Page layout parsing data
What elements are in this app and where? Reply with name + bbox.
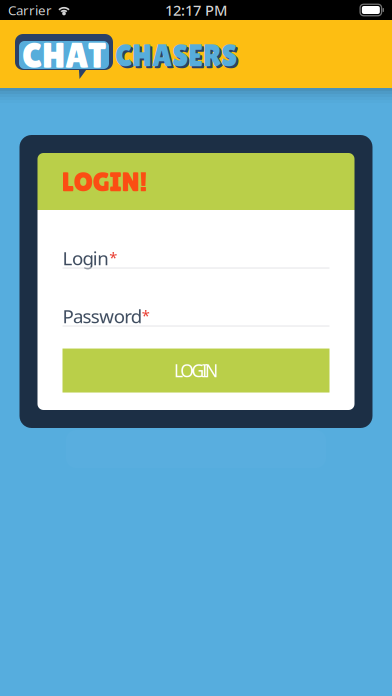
button[interactable]: LOGIN <box>62 348 330 392</box>
staticText: CHASERS <box>117 40 239 75</box>
staticText: CHAT <box>22 34 106 76</box>
staticText: 12:17 PM <box>165 0 227 20</box>
staticText: Password <box>62 304 142 328</box>
staticText: LOGIN! <box>62 166 148 198</box>
staticText: LOGIN <box>174 359 218 382</box>
staticText: CHASERS <box>115 38 237 73</box>
staticText: * <box>109 248 117 267</box>
staticText: * <box>142 306 150 325</box>
staticText: Login <box>62 246 109 270</box>
staticText: Carrier <box>8 1 52 19</box>
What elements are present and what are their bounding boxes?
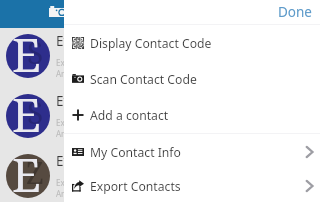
staticText: Scan Contact Code [90, 71, 197, 88]
button[interactable]: Export Contacts [64, 170, 320, 202]
button[interactable]: Add a contact [64, 97, 320, 133]
staticText: E [12, 34, 41, 78]
staticText: Add a contact [90, 107, 169, 124]
button[interactable]: Take photo [49, 6, 67, 17]
button[interactable]: S [0, 28, 320, 88]
staticText: Another [56, 128, 87, 139]
staticText: Ethan [56, 32, 93, 50]
staticText: Example [56, 57, 89, 68]
button[interactable]: Display Contact Code [64, 25, 320, 61]
staticText: Another [56, 68, 87, 79]
staticText: S [27, 94, 44, 133]
staticText: Another [56, 188, 87, 199]
button[interactable]: Scan Contact Code [64, 61, 320, 97]
staticText: Export Contacts [90, 178, 181, 195]
staticText: Ethan [56, 92, 93, 110]
button[interactable]: S [0, 88, 320, 148]
staticText: Done [278, 3, 312, 21]
staticText: Ethan [56, 152, 93, 170]
staticText: Display Contact Code [90, 35, 212, 52]
button[interactable]: Done [270, 0, 320, 24]
button[interactable]: My Contact Info [64, 134, 320, 170]
staticText: Z [26, 154, 44, 193]
staticText: Example [56, 117, 89, 128]
staticText: E [12, 154, 41, 198]
staticText: E [12, 94, 41, 138]
staticText: Example [56, 177, 89, 188]
button[interactable]: Z [0, 148, 320, 202]
staticText: S [27, 34, 44, 73]
staticText: My Contact Info [90, 144, 181, 161]
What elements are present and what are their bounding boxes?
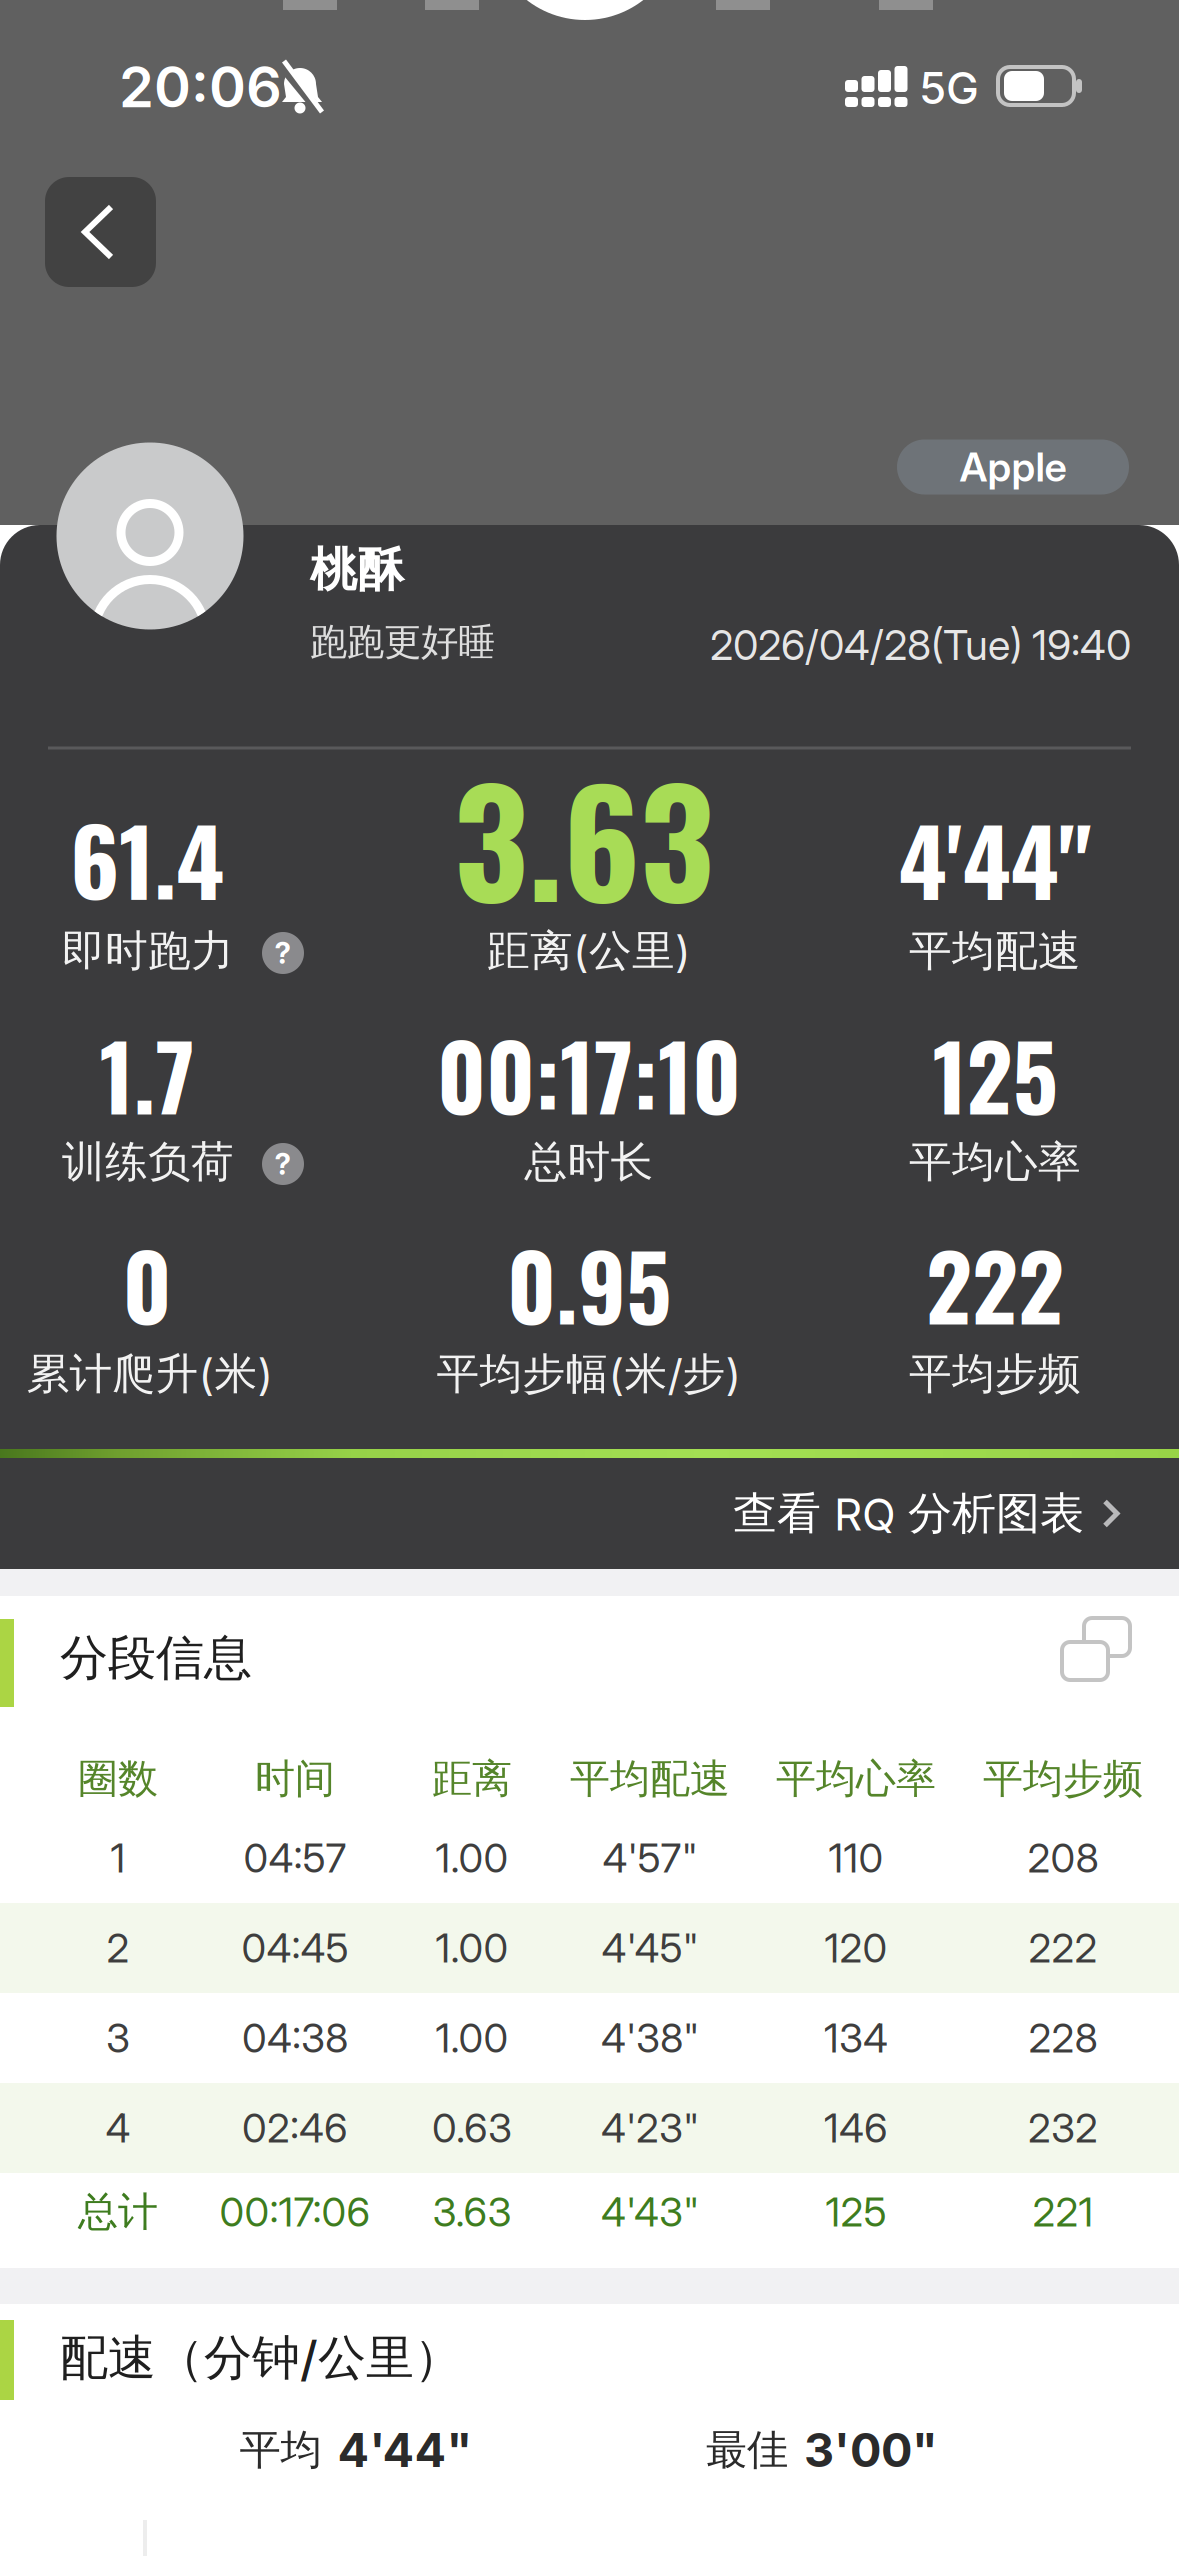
staticText: 04:57	[244, 1834, 346, 1882]
staticText: 平均	[240, 2425, 322, 2475]
staticText: 平均配速	[909, 925, 1081, 977]
staticText: 3	[106, 2014, 130, 2062]
staticText: 1.00	[436, 1834, 508, 1882]
staticText: 208	[1028, 1834, 1098, 1882]
staticText: 即时跑力	[62, 925, 234, 977]
staticText: 距离(公里)	[487, 925, 691, 977]
button[interactable]: Apple	[897, 440, 1129, 494]
staticText: 训练负荷	[62, 1136, 234, 1188]
staticText: 平均步频	[983, 1754, 1143, 1804]
staticText: 125	[932, 1008, 1058, 1140]
staticText: 查看 RQ 分析图表	[733, 1486, 1084, 1540]
staticText: 120	[824, 1924, 888, 1972]
staticText: 00:17:10	[437, 1008, 741, 1140]
staticText: 61.4	[70, 790, 224, 926]
staticText: 平均心率	[776, 1754, 936, 1804]
staticText: 4	[106, 2104, 130, 2152]
staticText: 221	[1032, 2188, 1094, 2236]
staticText: 125	[826, 2188, 886, 2236]
staticText: 跑跑更好睡	[310, 619, 495, 665]
staticText: 分段信息	[60, 1628, 252, 1688]
staticText: 3.63	[454, 730, 714, 944]
staticText: 4'23"	[601, 2104, 699, 2152]
staticText: 总计	[78, 2187, 158, 2236]
button[interactable]: 查看 RQ 分析图表	[0, 1458, 1179, 1569]
button[interactable]: Back	[45, 177, 156, 287]
staticText: 146	[824, 2104, 888, 2152]
staticText: 平均心率	[909, 1136, 1081, 1188]
staticText: 3'00"	[804, 2422, 938, 2478]
staticText: 0.95	[507, 1218, 671, 1350]
staticText: 3.63	[432, 2188, 512, 2236]
staticText: 4'44"	[338, 2422, 472, 2478]
staticText: 总时长	[524, 1136, 654, 1188]
staticText: 4'44"	[898, 790, 1092, 926]
staticText: 1.00	[436, 2014, 508, 2062]
staticText: 2	[106, 1924, 130, 1972]
staticText: 4'43"	[601, 2188, 699, 2236]
staticText: 20:06	[119, 54, 282, 120]
staticText: 5G	[919, 62, 979, 114]
staticText: 配速（分钟/公里）	[60, 2328, 462, 2388]
staticText: ?	[274, 936, 292, 970]
button[interactable]: Help	[262, 1143, 304, 1185]
staticText: 1.7	[100, 1008, 194, 1140]
staticText: 4'38"	[601, 2014, 699, 2062]
staticText: 4'57"	[602, 1834, 698, 1882]
staticText: 0.63	[432, 2104, 512, 2152]
staticText: 04:45	[242, 1924, 348, 1972]
staticText: 222	[926, 1218, 1064, 1350]
staticText: 1	[110, 1834, 126, 1882]
staticText: 232	[1028, 2104, 1098, 2152]
staticText: Apple	[960, 443, 1066, 491]
staticText: 134	[824, 2014, 888, 2062]
staticText: 228	[1028, 2014, 1098, 2062]
staticText: 距离	[432, 1754, 512, 1804]
staticText: 平均步幅(米/步)	[436, 1348, 742, 1400]
staticText: 1.00	[436, 1924, 508, 1972]
staticText: 0	[122, 1218, 172, 1350]
staticText: 110	[828, 1834, 884, 1882]
staticText: 04:38	[242, 2014, 348, 2062]
staticText: 平均步频	[909, 1348, 1081, 1400]
staticText: 2026/04/28(Tue) 19:40	[710, 621, 1131, 669]
staticText: 4'45"	[602, 1924, 698, 1972]
staticText: 02:46	[242, 2104, 348, 2152]
staticText: 桃酥	[310, 541, 404, 599]
staticText: 累计爬升(米)	[26, 1348, 274, 1400]
staticText: 222	[1028, 1924, 1098, 1972]
button[interactable]: Copy	[1051, 1607, 1141, 1691]
staticText: 平均配速	[570, 1754, 730, 1804]
staticText: 00:17:06	[220, 2188, 370, 2236]
staticText: 最佳	[706, 2425, 788, 2475]
staticText: ?	[274, 1147, 292, 1181]
button[interactable]: Help	[262, 932, 304, 974]
staticText: 圈数	[78, 1754, 158, 1804]
staticText: 时间	[255, 1754, 335, 1804]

TASK DETAILS> Go through the data above and find the lines with the word "Apple". Copy each of those lines.

WRITTEN RESPONSE>
button[interactable]: Apple	[897, 440, 1129, 494]
staticText: Apple	[960, 443, 1066, 491]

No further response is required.